11 Oct 2017

Blurred Lines in the Digital Age making for a better user experience

This is a viewpoint from Richard Harris, CEO of Intent Media.

When travel brands merge commerce and search, it makes for a great user experience.

Most of us think of online search and ecommerce as two distinct functions. And traditionally they have been.

But the lines between the two are increasingly blurring. We see this happening in retail and emerging in other verticals, including travel.

This blurring is a major transformation in our ecosystem, and brands that adapt to it early will reap big benefits.

Typically, online businesses lean either towards search or towards commerce. Search-oriented entities connect consumers with information (“here’s the data you’re looking for”) and their business models are built around advertising dollars.

Commerce companies, on the other hand, connect consumers with products (“buy this thing”), and their models are built around transaction dollars.

Billions of dollars flow from commerce companies to the search companies from whom they source traffic. Search properties act as the gateways and toll-takers to shopper attention. This is why ad budgets devoted to Google are so large; the Priceline Group alone spent more than $3.5 billion dollars on search in 2016.

Commerce and search coexisted peacefully for many years. But things have started to change. Why?

First, as Google has come to dominate the search ecosystem, traffic acquisition has become significantly more expensive and smaller companies have struggled to compete.

Second, and perhaps more important, an industry structure in which search and commerce are separated doesn’t serve the user.

To make a purchase, shoppers must navigate back and forth between search engines and commerce engines, visiting dozens of disparate environments along the way, re-entering search parameters every time.

In travel, consumers gather information, compare prices, validate their decisions, and potentially make 140 site visits before booking. This is a terrible user experience, and it’s ripe for disruption.

Consider Amazon. It is both a commerce player that sells products directly, and a media company that provides paid search results.

Next to all the products it sells are sponsored links and recommendations, many of which take you outside the Amazon ecosystem—a concept unthinkable just a few years ago.
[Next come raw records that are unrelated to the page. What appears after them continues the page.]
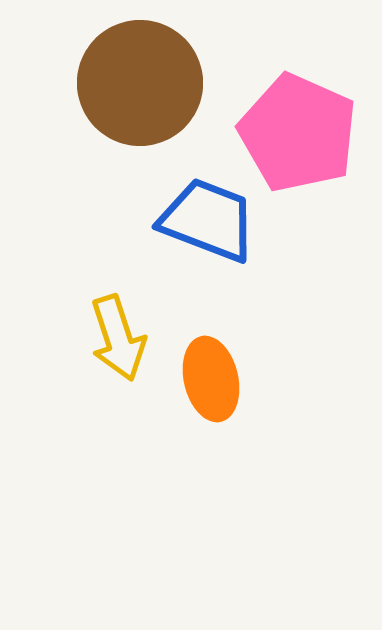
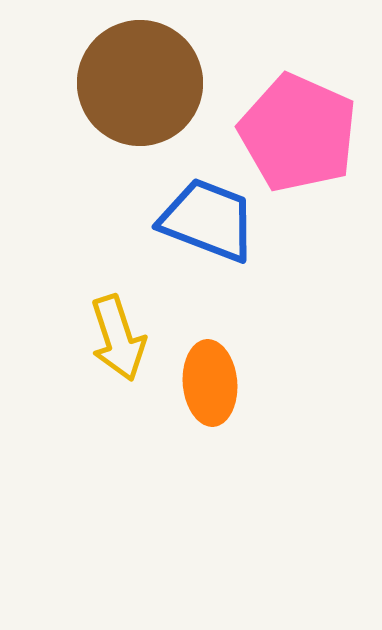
orange ellipse: moved 1 px left, 4 px down; rotated 8 degrees clockwise
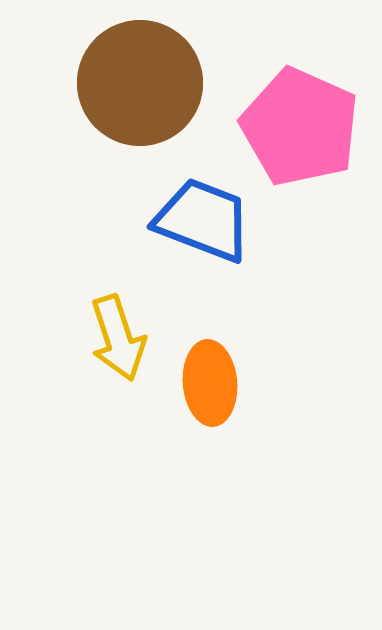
pink pentagon: moved 2 px right, 6 px up
blue trapezoid: moved 5 px left
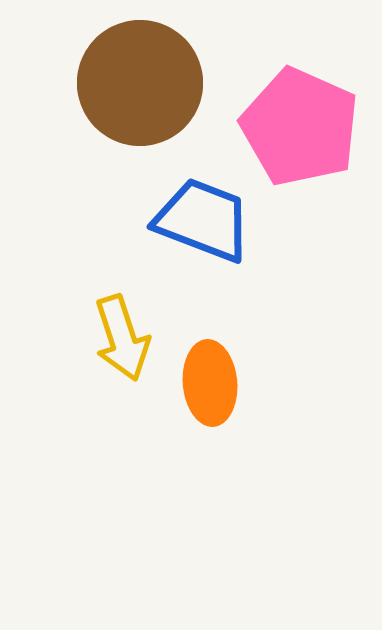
yellow arrow: moved 4 px right
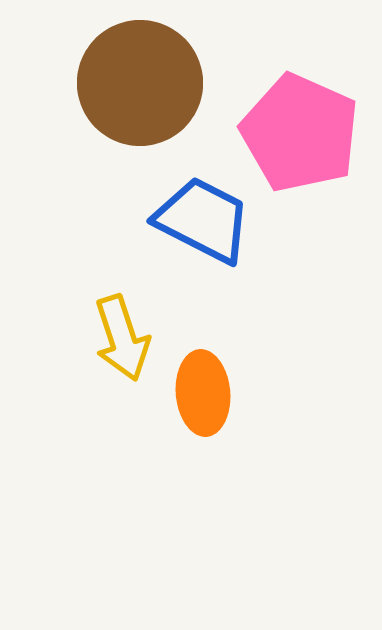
pink pentagon: moved 6 px down
blue trapezoid: rotated 6 degrees clockwise
orange ellipse: moved 7 px left, 10 px down
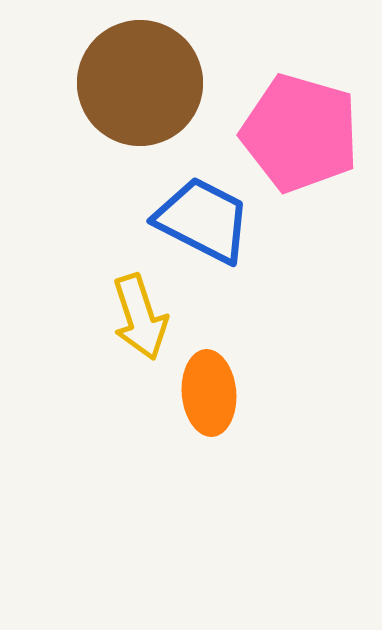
pink pentagon: rotated 8 degrees counterclockwise
yellow arrow: moved 18 px right, 21 px up
orange ellipse: moved 6 px right
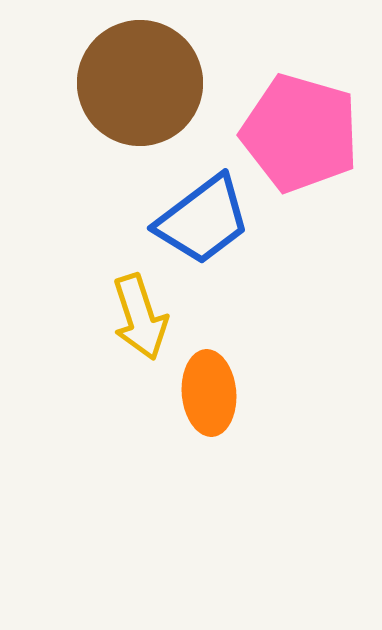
blue trapezoid: rotated 116 degrees clockwise
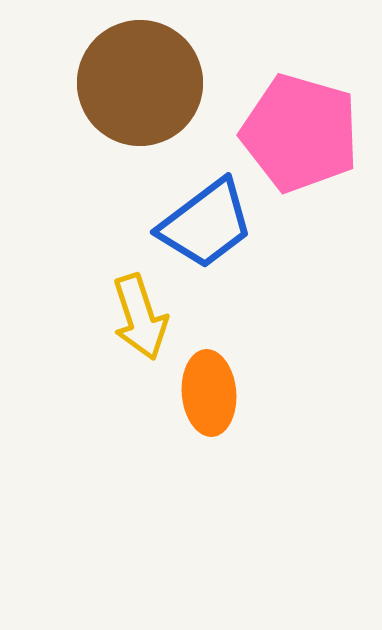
blue trapezoid: moved 3 px right, 4 px down
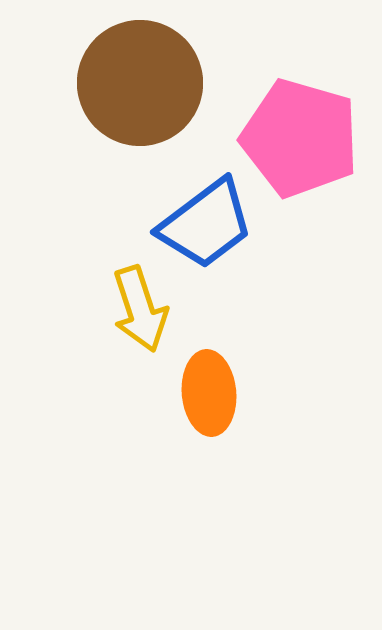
pink pentagon: moved 5 px down
yellow arrow: moved 8 px up
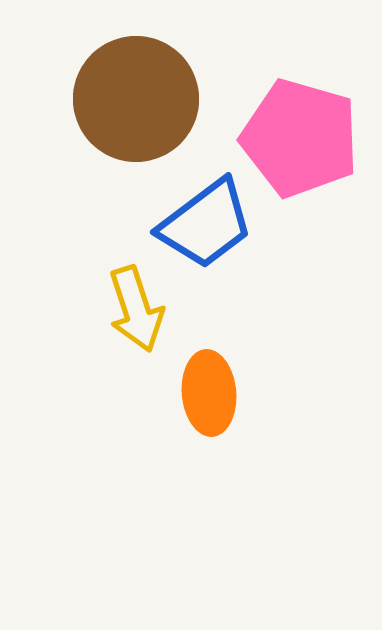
brown circle: moved 4 px left, 16 px down
yellow arrow: moved 4 px left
The company is still selling products of course, but that’s now in the context of a comprehensive shopping experience. The goal is to meet user needs at every moment – whether they want to browse, shop or buy.

Amazon is a product search engine and a retailer–it’s a new, hybrid model.

We think hybrid models will win because they focus on user needs, not company DNA.

Google is undertaking a similar blurring of models, but from the opposite direction; it is moving from search engine to hybrid marketplace, by enabling transactions within its environment.

These brands are encroaching on each other’s territory to better meet user needs.

There are clear signals here for the travel industry: intrepid brands must make similar changes in the way they operate.

That means moving away from old models (“present this product or information in response to this query”) to specific, data-driven strategies (“we think this experience would be most helpful to this user right now”).

The need for business model innovation has been emerging for a while: In 2014, a Tnooz survey of 400 travelers found that only a third (34%) felt that travel companies had nailed the basics of search and shopping.

And as shoppers crave a more seamless process with more personally relevant content, forward-thinking travel players are making big bets in data and analytics to give it to them.

The goal is clear: Travel companies that better understand customer needs and shape offerings accordingly will thrive. In fact, a 2015 American Express study revealed that 83% of Millennials would let travel brands track their digital patterns in return for a more personalized experience.

We can see companies stepping up to the challenge.

For example, Ryanair is teaming with hospitality providers, tour operators and others to help users more easily plan every aspect of a trip, not just air; Icelolly, a UK-based holiday comparison site, now runs rivals’ promotions, and OTA Getaroom  shows prices from competitors inside its transaction environment.

All of these brands, and others like them, see the value of offering search and transactions as an integrated offering.

So how can brands adapt to this emerging hybrid world?

  • Pay attention to the clues your customers give you: Use predictive analytics to better understand their intent and offer them what they want, in real time
  • Deliver a relevant UX: Create experiences that meet users’ needs comprehensively, regardless of your company’s original mission
  • Prioritize revenue per user: It’s not just about bookings—serve your customers’ needs in a broader sense, and the money will follow
  • Feature information as a core service: It might feel counter-intuitive, but incorporate  comparison-shopping utility into your site—your customers will thank you, and your bottom line will too
  • Develop strategic partnerships: No company can meet every user need, so team with strategic partners to fill the gaps

Many travel commerce companies have a hard time digesting that the best user experience may involve featuring competitive brands and prices inside their transaction paths.

That’s understandable–it’s not in the commerce DNA. But think of it this way: The lines separating search and commerce are blurring, and it compels all of us to reshape what and how we deliver to our customers. From the very first click, our duty is to provide the best user experience.

This is a viewpoint by Richard Harris, CEO Intent Media. The views expressed are the views and opinions of the author and do not reflect or represent the views of his employer, tnooz, its writers or partners.